Education Department finds $28 million to plug shortfall

By JOHN McCARTHY, Associated Press Writer

COLUMBUS, Ohio (AP) - The Ohio Department of Education is shifting money around to help plug a $108 million shortfall in its current budget.

The state Controlling Board on Monday approved a plan that redirects $28 million intended for gifted students, computers and other programs toward basic aid for students.

The move was made after schools budget director Susan Tavakolian explained how the shortfall occurred. She told the board, consisting of six lawmakers and a representative of Gov.
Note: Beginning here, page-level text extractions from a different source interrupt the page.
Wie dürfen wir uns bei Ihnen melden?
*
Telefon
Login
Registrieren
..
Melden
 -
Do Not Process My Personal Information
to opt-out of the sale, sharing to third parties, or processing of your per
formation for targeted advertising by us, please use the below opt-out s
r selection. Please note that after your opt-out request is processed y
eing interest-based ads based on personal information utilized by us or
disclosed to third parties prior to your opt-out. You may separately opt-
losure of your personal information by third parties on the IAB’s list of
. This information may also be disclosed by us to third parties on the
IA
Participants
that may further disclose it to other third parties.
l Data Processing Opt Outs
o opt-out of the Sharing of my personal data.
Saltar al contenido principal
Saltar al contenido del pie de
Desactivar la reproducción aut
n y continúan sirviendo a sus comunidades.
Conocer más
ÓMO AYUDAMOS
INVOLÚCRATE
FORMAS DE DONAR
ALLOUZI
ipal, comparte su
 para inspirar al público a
Bob Taft, that the state estimate of school attendance was short by about 9,000 students out of 1.8 million.

That meant the state's public schools would finish $108 million in the red at the end of this school year. The Legislature took $80 million from an expected surplus for the budget year ending June 30 and put it toward education.

Taft's office also restored about $12.5 million in budget cuts to the department he ordered in the current budget year. That money, originally intended for a computer wiring program, computer software, special reading and math and other programs, will go toward basic aid.
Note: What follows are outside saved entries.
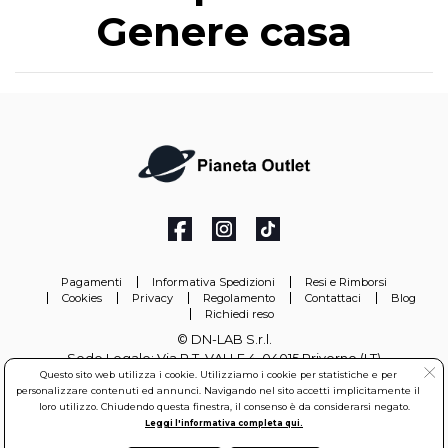
Genere casa
Pagamenti
Informativa Spedizioni
Resi e Rimborsi
Cookies
Privacy
Regolamento
Contattaci
Blog
Richiedi reso
© DN-LAB S.r.l.
Sede Legale: Via P.T. VALLE 4, 04015 Priverno (LT)
Questo sito web utilizza i cookie. Utilizziamo i cookie per statistiche e per
Partita Iva: 03154350593 - Iscritta al Registro delle Imprese di
personalizzare contenuti ed annunci. Navigando nel sito accetti implicitamente il
Latina REA: LT-306097
loro utilizzo. Chiudendo questa finestra, il consenso è da considerarsi negato.
Leggi l'informativa completa qui.
info@pianetaoutlet.it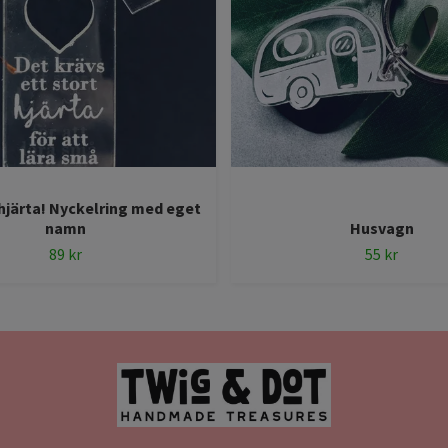
 hjärta! Nyckelring med eget
namn
Husvagn
89 kr
55 kr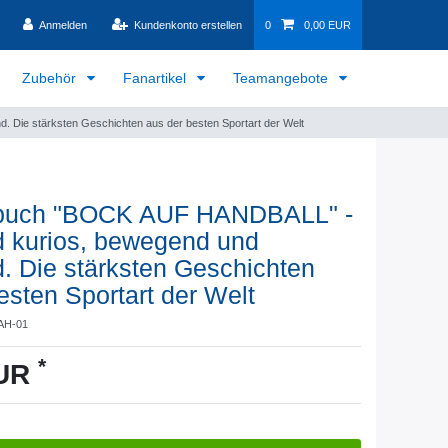
Anmelden
Kundenkonto erstellen
0
0,00 EUR
Zubehör
Fanartikel
Teamangebote
Die stärksten Geschichten aus der besten Sportart der Welt
buch "BOCK AUF HANDBALL" -
d kurios, bewegend und
. Die stärksten Geschichten
esten Sportart der Welt
AH-01
*
EUR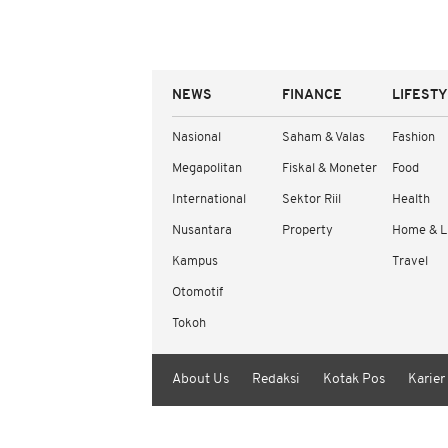
NEWS
FINANCE
LIFEST
Nasional
Saham & Valas
Fashion
Megapolitan
Fiskal & Moneter
Food
International
Sektor Riil
Health
Nusantara
Property
Home & L
Kampus
Travel
Otomotif
Tokoh
About Us
Redaksi
Kotak Pos
Karier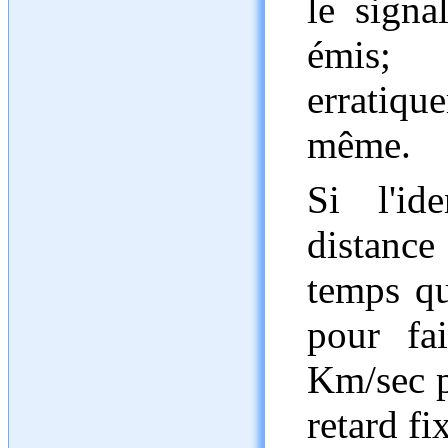
le signa
émis;
erratique
même.
Si l'id
distanc
temps qu
pour fai
Km/sec p
retard fi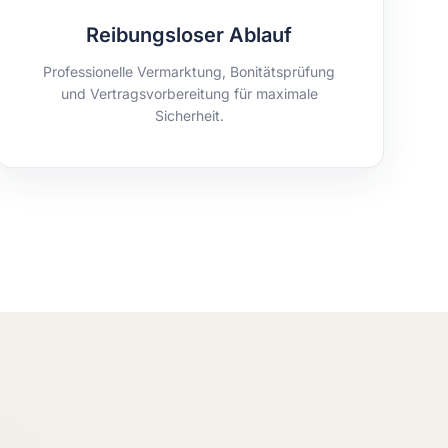
Reibungsloser Ablauf
Professionelle Vermarktung, Bonitätsprüfung
und Vertragsvorbereitung für maximale
Sicherheit.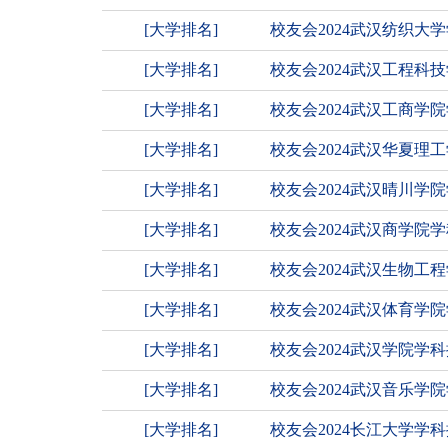
[大学排名]
校友会2024武汉纺织
[大学排名]
校友会2024武汉工程
[大学排名]
校友会2024武汉工商
[大学排名]
校友会2024武汉华夏
[大学排名]
校友会2024武汉晴川
[大学排名]
校友会2024武汉商学院
[大学排名]
校友会2024武汉生物
[大学排名]
校友会2024武汉体育学
[大学排名]
校友会2024武汉学院学
[大学排名]
校友会2024武汉音乐
[大学排名]
校友会2024长江大学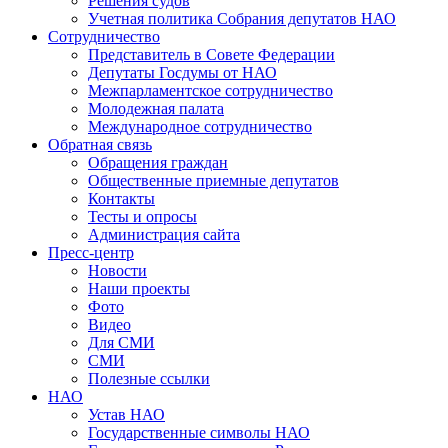
Решения судов
Учетная политика Собрания депутатов НАО
Сотрудничество
Представитель в Совете Федерации
Депутаты Госдумы от НАО
Межпарламентское сотрудничество
Молодежная палата
Международное сотрудничество
Обратная cвязь
Обращения граждан
Общественные приемные депутатов
Контакты
Тесты и опросы
Администрация сайта
Пресс-центр
Новости
Наши проекты
Фото
Видео
Для СМИ
СМИ
Полезные ссылки
НАО
Устав НАО
Государственные символы НАО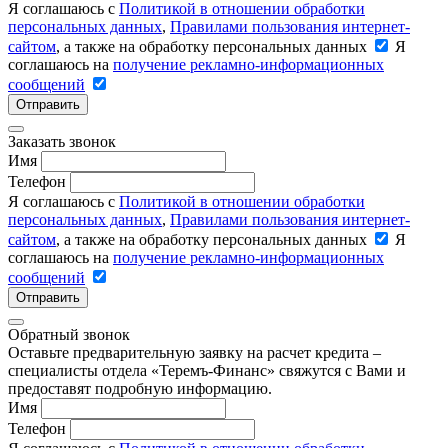
Я соглашаюсь с
Политикой в отношении обработки
персональных данных
,
Правилами пользования интернет-
сайтом
, а также на обработку персональных данных
Я
соглашаюсь на
получение рекламно-информационных
сообщений
Отправить
Заказать звонок
Имя
Телефон
Я соглашаюсь с
Политикой в отношении обработки
персональных данных
,
Правилами пользования интернет-
сайтом
, а также на обработку персональных данных
Я
соглашаюсь на
получение рекламно-информационных
сообщений
Отправить
Обратный звонок
Оставьте предварительную заявку на расчет кредита –
специалисты отдела «Теремъ-Финанс» свяжутся с Вами и
предоставят подробную информацию.
Имя
Телефон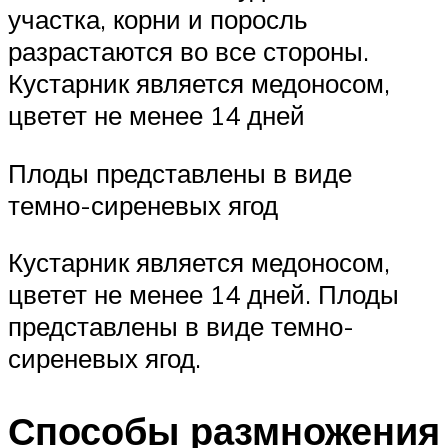
участка, корни и поросль
разрастаются во все стороны.
Кустарник является медоносом,
цветет не менее 14 дней
Плоды представлены в виде
темно-сиреневых ягод
Кустарник является медоносом,
цветет не менее 14 дней. Плоды
представлены в виде темно-
сиреневых ягод.
Способы размножения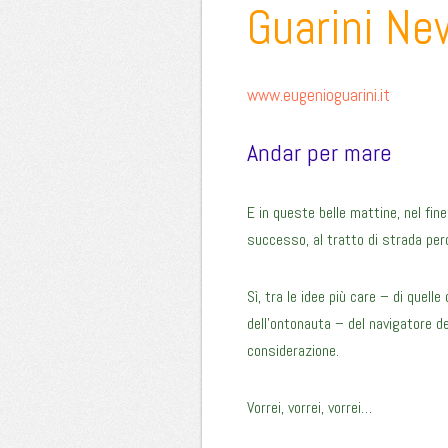
Guarini Ne
www.eugenioguarini.it
Andar per mare
E in queste belle mattine, nel fin
successo, al tratto di strada per
Sì, tra le idee più care – di quell
dell’ontonauta – del navigatore d
considerazione.
Vorrei, vorrei, vorrei…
That left the education department to come up with the rest.

Besides redirecting money to basic aid, the department also saved money by posting district report cards on the Internet rather than mailing them, Tavakolian said.
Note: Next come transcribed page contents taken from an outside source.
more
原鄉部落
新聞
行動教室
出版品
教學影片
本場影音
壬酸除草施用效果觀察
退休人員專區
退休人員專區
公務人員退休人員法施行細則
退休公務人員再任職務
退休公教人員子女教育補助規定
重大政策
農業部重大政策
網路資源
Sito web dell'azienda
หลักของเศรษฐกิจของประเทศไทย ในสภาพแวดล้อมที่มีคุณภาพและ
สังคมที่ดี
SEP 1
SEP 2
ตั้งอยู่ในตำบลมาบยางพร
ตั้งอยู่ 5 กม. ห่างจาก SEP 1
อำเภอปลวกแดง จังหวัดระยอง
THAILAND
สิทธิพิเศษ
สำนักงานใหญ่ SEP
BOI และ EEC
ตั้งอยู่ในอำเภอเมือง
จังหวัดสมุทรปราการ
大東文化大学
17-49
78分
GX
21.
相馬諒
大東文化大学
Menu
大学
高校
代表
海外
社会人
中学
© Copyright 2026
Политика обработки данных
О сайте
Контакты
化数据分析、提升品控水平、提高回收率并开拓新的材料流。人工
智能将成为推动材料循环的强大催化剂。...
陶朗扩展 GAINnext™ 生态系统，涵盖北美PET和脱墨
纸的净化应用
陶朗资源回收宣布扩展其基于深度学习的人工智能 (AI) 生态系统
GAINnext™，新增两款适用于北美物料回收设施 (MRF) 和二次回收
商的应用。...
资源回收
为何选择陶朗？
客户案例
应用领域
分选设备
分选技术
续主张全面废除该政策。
The department and Office of Budget and Management said the surge in students could have resulted from a drop in students attending private schools. Enrollment at those schools has decreased from 239,000 two years ago, to 232,000 last year and 222,000 this year. The assumption is the weak economy forced parents to send children to public schools. A shift of some home-schooled students into online charter schools may also play a role, educators say.

"I do not see any geographic pattern that stands out. It seems to be statewide," Tavakolian said.

The department was able to absorb the new cuts by shifting the money out of programs where surpluses are expected and where some programs have ended but money is left over, department spokesman J.C. Benton said. Other programs faced actual cuts, he said.

"Because we'd already gone through our budget with a fine-tooth comb finding programs in (budget year) '04 to reduce with cuts, when this came around much of our work was done," Benton said.